This means avoiding doing anything that will inspire your current boss to retaliate, as well as finding a thoughtful way to make peace with the colleagues whom you're leaving behind. Here are the three major pitfalls to avoid since, hey, the world is small and people love to talk.
Don't spill the beans to your coworkers.
Look, we get it: You've spent the last several years commiserating with your workplace BFF over coffee breaks and trips to the water cooler, and you're just bursting at the seams to dish to your work pals about your new gig. This is a major mistake, as workplace gossip tends to work its way to the top.
"You'll hear stories of people texting their boss or telling their friends or colleagues before their boss," Monster careers expert Vicki Salemi said. "If you're resigning, you need to be professional and polished about it so the first person you need to tell is your boss."
That may be easier said than done, Salemi conceded — especially if you've got a Devil Wears Prada-type boss with a packed schedule. If that's the case, then phone-quitting is fine, Salemi said, especially if you follow up with a handwritten note.
Keep where you're going a secret (at least for now).
One of the striking pieces of advice Salemi had for quitting your job was to stay mum about where you're going — especially if you're going to a competitor.
"If you tell your company that you resigned and you're going to their competitor, someone in the group probably used to work there," Salemi said. "They can sabotage you before you even start."
Avoid the possibility of a career-ending game of telephone by politely deflecting when your boss or your colleague asks about your next move. "I want to stay focussed on finishing up my projects" is a a very tactful way to signal that you'd rather not talk about it.
Make a few courtesy intros because you're classy like that.
Most people understand that the "two weeks notice" is meant to make sure that you've got a little time to wrap up all your business. While you're probably pretty checked out, that doesn't excuse you from putting together a summary of your outstanding projects and briefing your boss and colleagues about where everything stands.
Unfortunately, that's really only the bare minimum, and many eager quitters neglect to pass on institutional knowledge or connections that will create problems once you've moved on.
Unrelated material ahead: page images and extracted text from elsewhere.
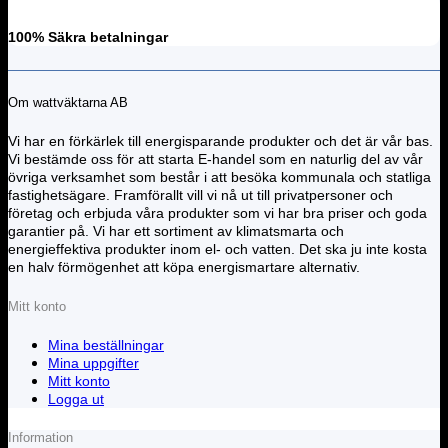
100% Säkra betalningar
Om wattväktarna AB
Vi har en förkärlek till energisparande produkter och det är vår bas.
Vi bestämde oss för att starta E-handel som en naturlig del av vår
övriga verksamhet som består i att besöka kommunala och statliga
fastighetsägare. Framförallt vill vi nå ut till privatpersoner och
företag och erbjuda våra produkter som vi har bra priser och goda
garantier på. Vi har ett sortiment av klimatsmarta och
energieffektiva produkter inom el- och vatten. Det ska ju inte kosta
en halv förmögenhet att köpa energismartare alternativ.
Mitt konto
Mina beställningar
Mina uppgifter
Mitt konto
Logga ut
Information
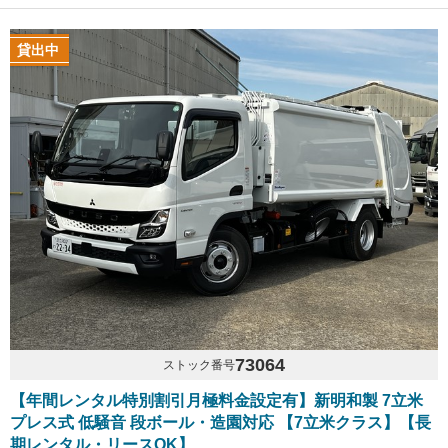
貸出中
73064
ストック番号
【年間レンタル特別割引月極料金設定有】新明和製 7立米
プレス式 低騒音 段ボール・造園対応 【7立米クラス】【長
期レンタル・リースOK】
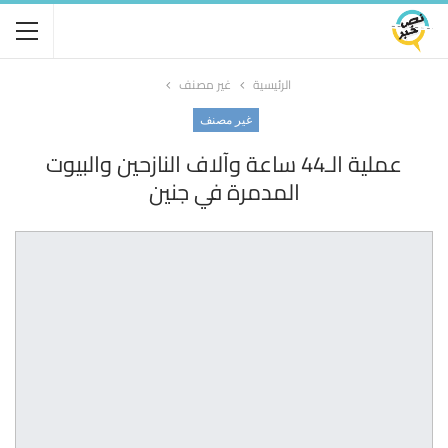
الرئيسية
غير مصنف
غير مصنف
عملية الـ44 ساعة وآلاف النازحين والبيوت
المدمرة في جنين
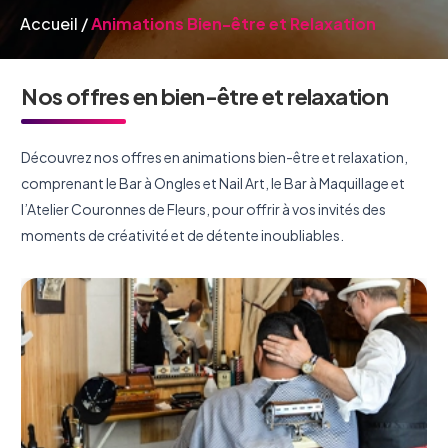
Accueil
/
Animations Bien-être et Relaxation
Nos offres en bien-être et relaxation
Découvrez nos offres en animations bien-être et relaxation,
comprenant le Bar à Ongles et Nail Art, le Bar à Maquillage et
l’Atelier Couronnes de Fleurs, pour offrir à vos invités des
moments de créativité et de détente inoubliables.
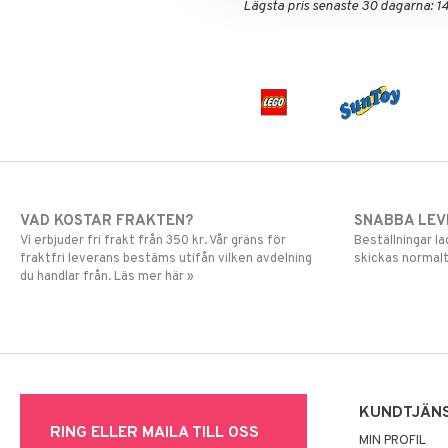
Lägsta pris senaste 30 dagarna: 14
VAD KOSTAR FRAKTEN?
SNABBA LE
Vi erbjuder fri frakt från 350 kr. Vår gräns för
Beställningar la
fraktfri leverans bestäms utifån vilken avdelning
skickas normalt
du handlar från. Läs mer här »
KUNDTJÄN
RING ELLER MAILA TILL OSS
MIN PROFIL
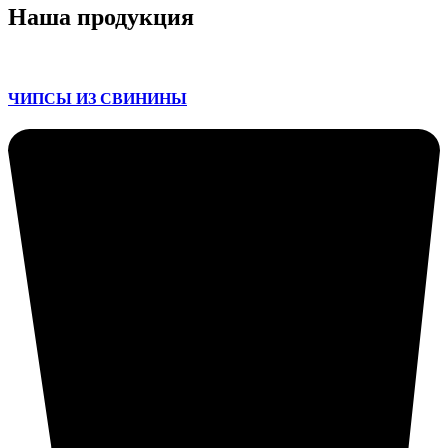
Наша продукция
ЧИПСЫ ИЗ СВИНИНЫ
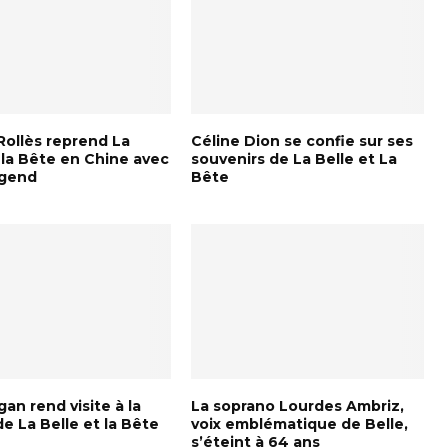
Rollès reprend La
Céline Dion se confie sur ses
 la Bête en Chine avec
souvenirs de La Belle et La
egend
Bête
an rend visite à la
La soprano Lourdes Ambriz,
e La Belle et la Bête
voix emblématique de Belle,
s’éteint à 64 ans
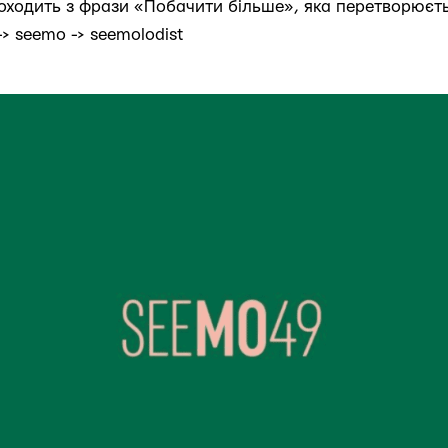
ходить з фрази «Побачити більше», яка перетворюєт
-> seemo -> seemolodist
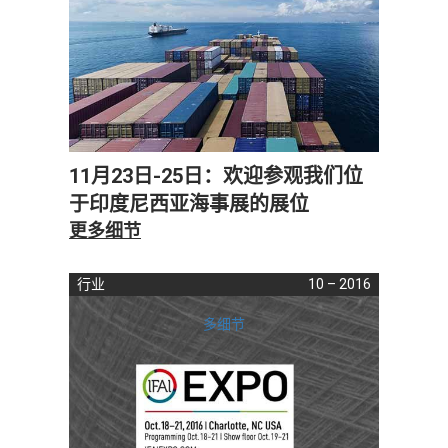
11月23日-25日：欢迎参观我们位
于印度尼西亚海事展的展位
更多细节
行业
10 – 2016
多细节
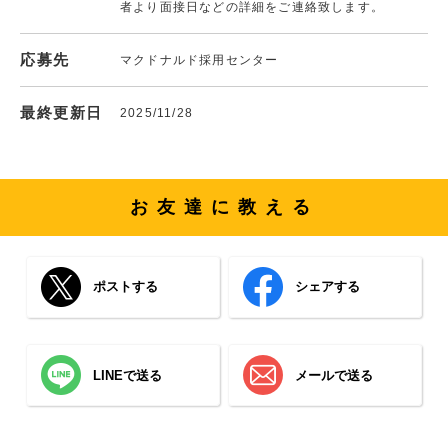
者より面接日などの詳細をご連絡致します。
応募先
マクドナルド採用センター
最終更新日
2025/11/28
お友達に教える
ポストする
シェアする
LINEで送る
メールで送る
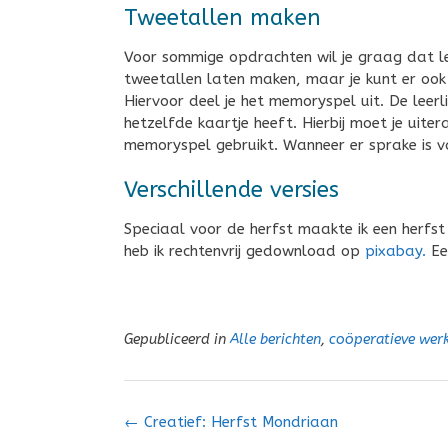
Tweetallen maken
Voor sommige opdrachten wil je graag dat leer
tweetallen laten maken, maar je kunt er ook 
Hiervoor deel je het memoryspel uit. De lee
hetzelfde kaartje heeft. Hierbij moet je uite
memoryspel gebruikt. Wanneer er sprake is va
Verschillende versies
Speciaal voor de herfst maakte ik een herfs
heb ik rechtenvrij gedownload op
pixabay.
Ee
Gepubliceerd in
Alle berichten
,
coöperatieve we
Bericht
←
Creatief: Herfst Mondriaan
navigatie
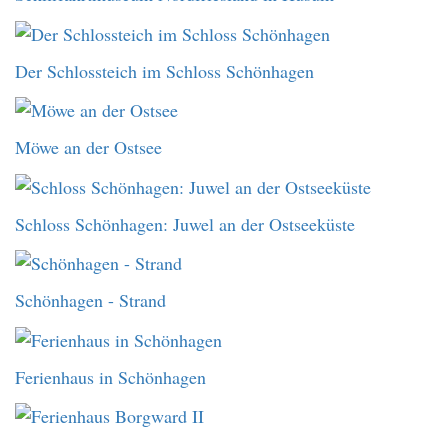
Der Schlossteich im Schloss Schönhagen
Möwe an der Ostsee
Schloss Schönhagen: Juwel an der Ostseeküste
Schönhagen - Strand
Ferienhaus in Schönhagen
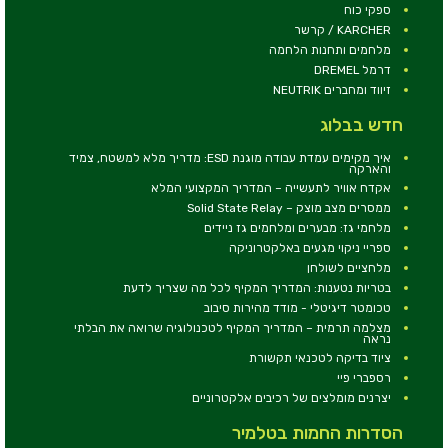
ספקי כוח
KARCHER / קרשר
מלחמים ותחנות הלחמה
דרמל DREMEL
זיווד ומחברים NEUTRIK
חדש בבלוג
איך מקימים עמדת עבודה מוגנת ESD: מדריך מלא למשטח, צמיד
והארקה
אקדח אוויר לתעשייה – המדריך המקצועי המלא
ממסרים מצב מוצק – Solid State Relay
מלחמי גז: מבערים ומלחמים גז ניידים
ספריי ניקוי מגעים באלקטרוניקה
מלחציים לשולחן
בטריות נטענות: המדריך המקיף לכל מה שצריך לדעת
טכומטר דיגיטלי - מודד מהירות סיבוב
מצלמה תרמית – המדריך המקיף לטכנולוגיה שרואה את הבלתי
נראה
ציוד בדיקה לטכנאי תקשורת
רספברי פיי
יצרנים מומלצים של רכיבים אלקטרוניים
הסדרות החמות בטלמיר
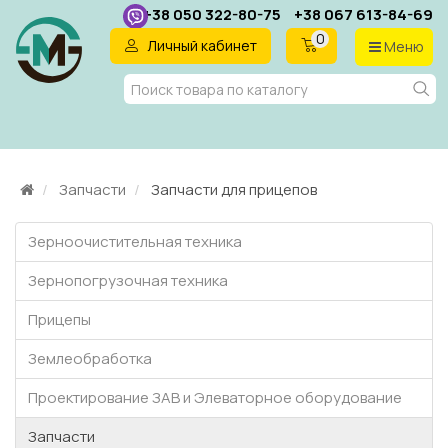
+38 050 322-80-75
+38 067 613-84-69
0
Личный кабинет
Меню
RU
Запчасти
Запчасти для прицепов
Зерноочистительная техника
Зернопогрузочная техника
Прицепы
Землеобработка
Проектирование ЗАВ и Элеваторное оборудование
Запчасти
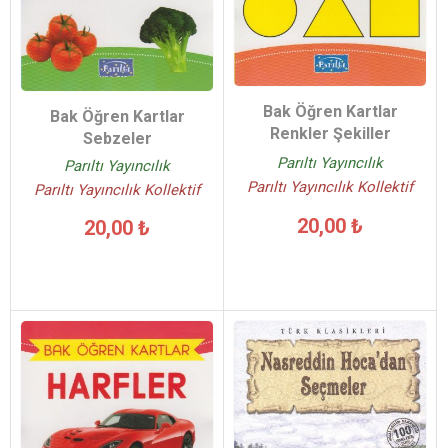
Bak Öğren Kartlar
Bak Öğren Kartlar
Renkler Şekiller
Sebzeler
Parıltı Yayıncılık
Parıltı Yayıncılık
Parıltı Yayıncılık Kollektif
Parıltı Yayıncılık Kollektif
20,00 ₺
20,00 ₺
To avoid this, Salemi recommended making a few introductions. If you're in sales, for instance, Salemi suggested arranging drinks with one of your biggest accounts. No matter how dispensable you think you are, there are probably things about your job that only you know how to do.
It's extremely hard to keep your wits about you, particularly once you think you've no longer got any skin in the game. With the obvious exception of retirees, Salemi noted, "your next job isn't going to be your last."